JMurdoch (Mr John Murdoch, Chair of the Gynaecological SSG) referred to an article in Private Eye which alleges mis-diagnosis of a few lung cancers at UH Bristol. This is a sensationalist report which fails to present a balanced view. UHBristol have responded and to restore public confidence have commissioned an external review. NHS employees are advised to refer any enquiries to their respective press offices.”

The Murdoch statement was reported in Private Eye in September 2009, which noted that “In fact, many of the allegations are in his own area and the Trust has confirmed that ‘Mr Murdoch was aware of the serious allegations about gynaecology reporting in June 2008.’ Odd that he should not minute them a year later.” 

One could be forgiven for assuming that amnesia seems to be a job requirement to work in the NHS in Bristol.

The UH Bristol review of 3,508 cases for 2007 that was commissioned to “restore public confidence” didn’t achieve its objective. It backfired because the result was that the overall error rate of the histopathology department was 11% versus an “acceptable error” rate of 1% .


2 responses to “Code of Conduct for NHS Managers

  1. Please note that John Savage’s doctorates are honorary and granted by the University of Bristol and University of the West of England in the early/mid 2000s for services rendered.

    Thus, I find it unusual that he styles himself ‘Dr’ John Savage which is a contravention of usual academic regulation. It misled me as to his academic qualifications.

    All of the PhDs I know who’ve slaved long and hard for their Doctorates don’t style themselves ‘Dr’ even (except in academic matters such as papers and books relating strictly to their discipline) partly so as to avoid misleading others.

    One PhD friend of mind scrupulously avoids using his academically earned ‘Dr’ before his name because over the years he’d found it seemed to upset his GPs some of whom felt he was somehow ‘one-upping’ them….(how mighty are the egos of some medics?!) Most GPs and other medical doctors are allowed the honorific ‘Dr’ by custom and practice only. They do not earn Doctorates in Medicine.

    Just saying. This is an article about Codes of Conduct, after all.

  2. Thanks Pete, your point is well made. Yes this is all about appropriate behaviour and conduct in public office. It is therefore interesting that John Savage aspired to become Avon and Somerset’s first Police and Crime Commissioner – and failed. Bob Ashford beat Savage in a postal ballot to be elected as the Labour candidate for Commissioner.

    As UHBristol is a Foundation Trust, John Savage chairs not only the Trust Board, but the Membership Council of Governors. The Governors have powers to hire and fire the Board Chair and scrutinise his performance. How they are ever supposed to do that when he is their Chair is one of the reasons why Foundation Trust public accountability is a farce.

    A couple of weeks ago a UHBristol governor told members of the public that they have heard from governors in other Trusts that they not allowed to ask questions at Board Meetings and various other restrictions, yet Savage is very open and nice and lets them ask questions.
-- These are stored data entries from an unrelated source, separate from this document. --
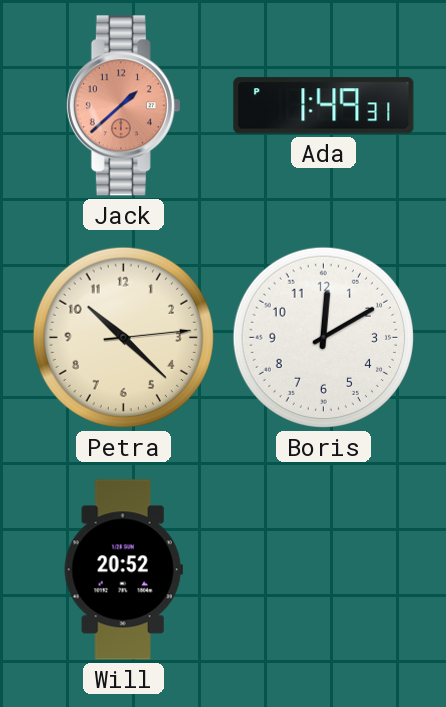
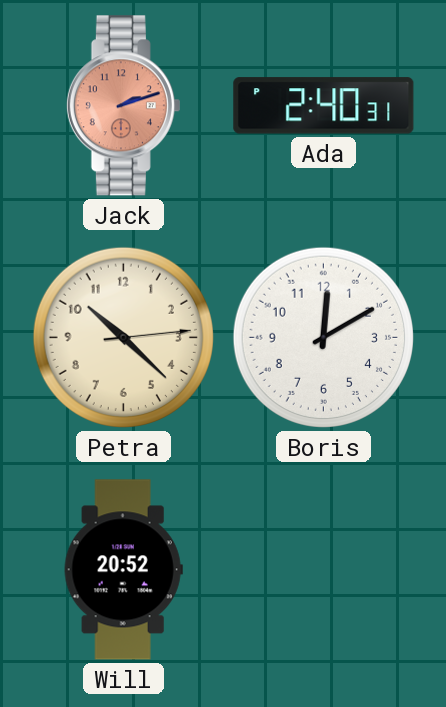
Jack: 1:38 -> 2:12
Ada: 1:49 -> 2:40
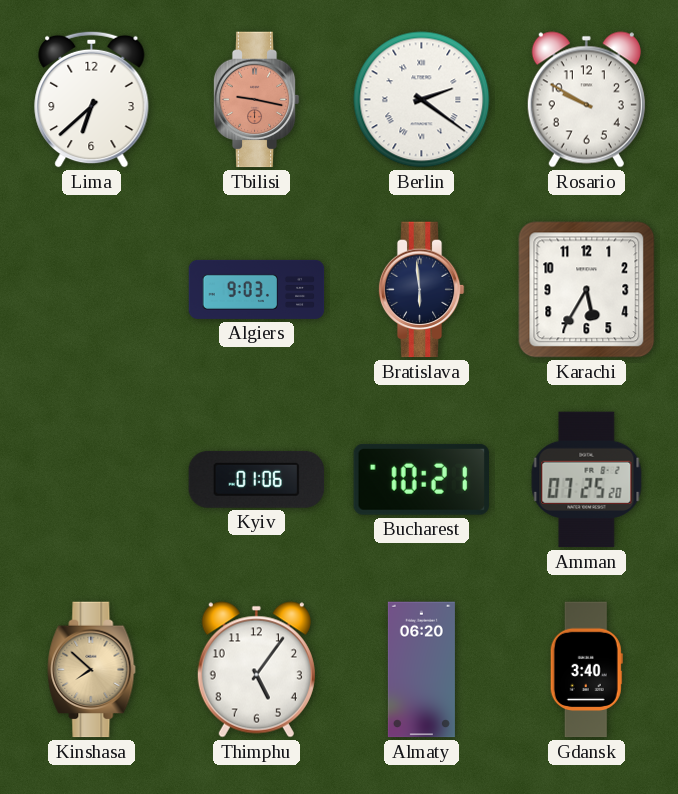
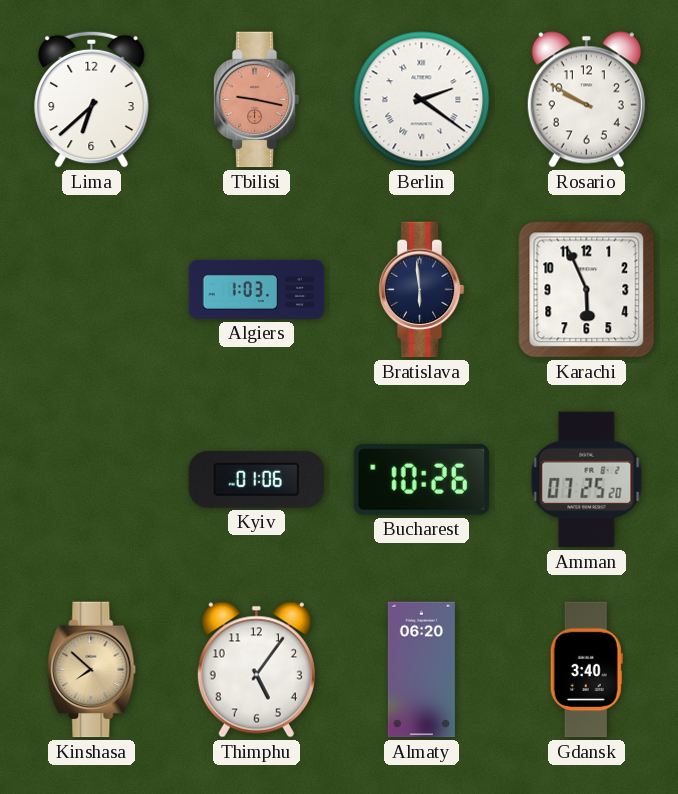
Algiers: 9:03 -> 1:03
Karachi: 5:35 -> 5:56
Bucharest: 10:21 -> 10:26
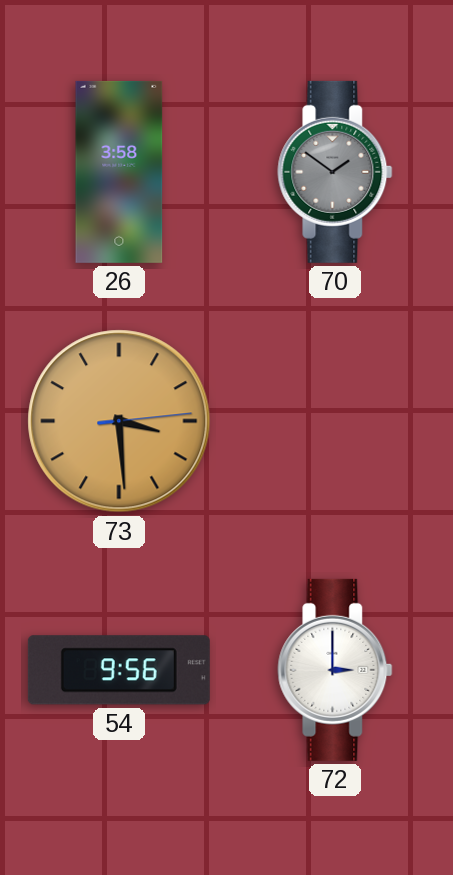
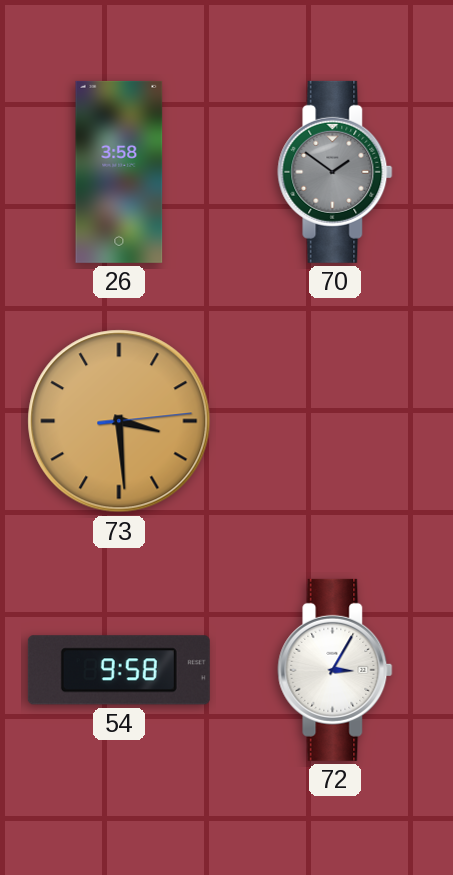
54: 9:56 -> 9:58
72: 3:00 -> 3:05
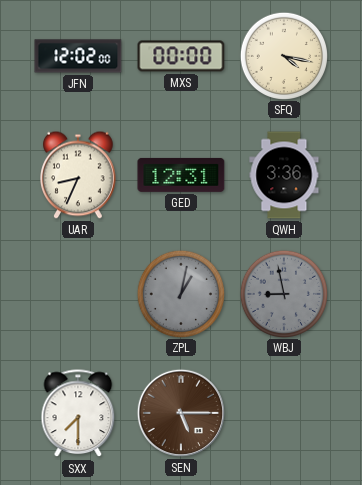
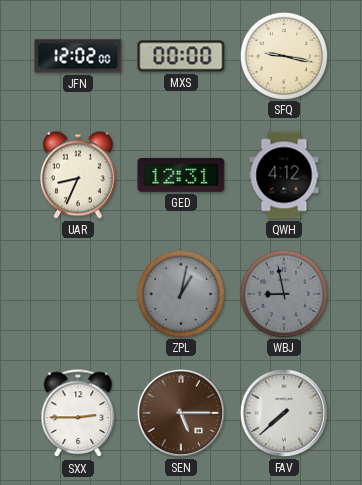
SFQ: 4:17 -> 9:17
QWH: 3:36 -> 4:12
SXX: 7:30 -> 2:45
FAV: none -> 7:38
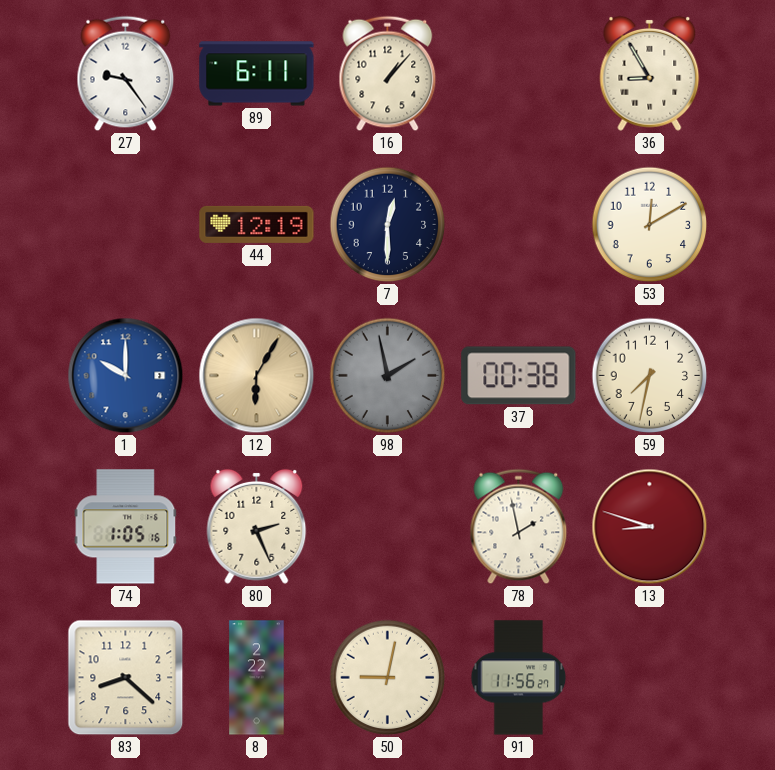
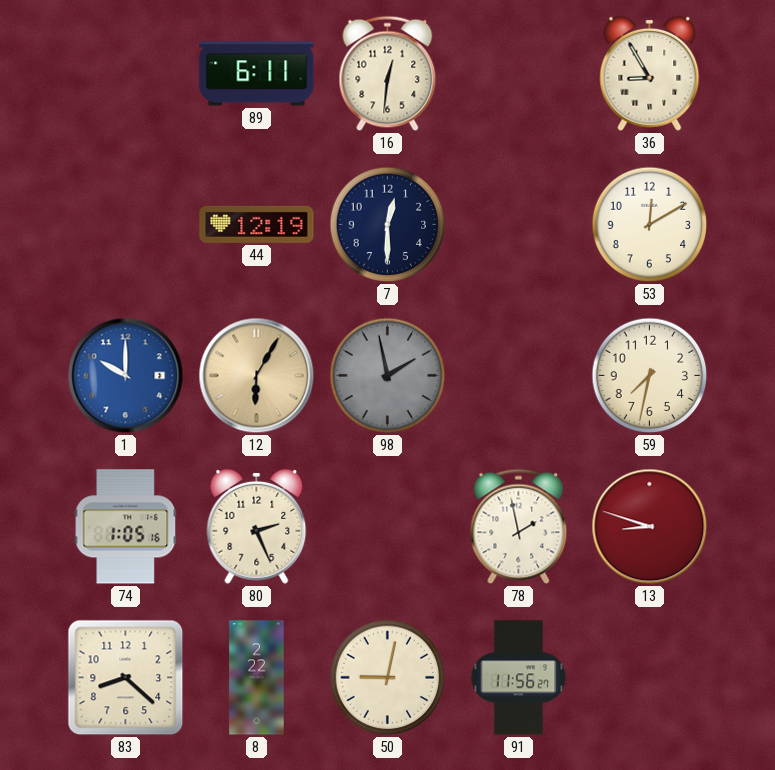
27: 9:24 -> none
16: 1:07 -> 12:31
37: 00:38 -> none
    In March 2012, the Health Service Journal reported that Monitor’s chief operating officer Stephen Hay told foundation trust governors they should step in earlier if there are quality problems at their trust. He said “You are not in steerage – you are on the bridge, able to sack chairs and non-executive directors.”

    We wonder if has occurred to UHBristol Governors that the reason why Savage is so accommodating may be that he regards most of his Governors as steerage passengers – and therefore incapable of holding him to account.

    However when a member of his Trust, a victim of misdiagnosis, tried to hold him to account at question time at the September 2011 Annual Members’ Meeting, he raised his voice at her and refused to answer.